**** INFORMATION SUPPLIED ****

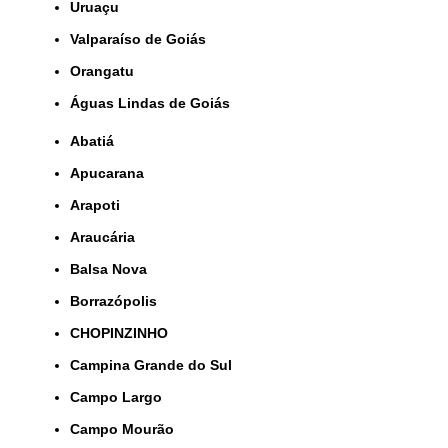
Uruaçu
Valparaíso de Goiás
orangatu
Águas Lindas de Goiás
Abatiá
Apucarana
Arapoti
Araucária
Balsa Nova
Borrazópolis
CHOPINZINHO
Campina Grande do Sul
Campo Largo
Campo Mourão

****

▶ [WORK TO COMPLETE] The reply should consist of the listing restated word for word, with its pictures removed.

▶ [TASK ANSWER]
Uruaçu
Valparaíso de Goiás
orangatu
Águas Lindas de Goiás
Abatiá
Apucarana
Arapoti
Araucária
Balsa Nova
Borrazópolis
CHOPINZINHO
Campina Grande do Sul
Campo Largo
Campo Mourão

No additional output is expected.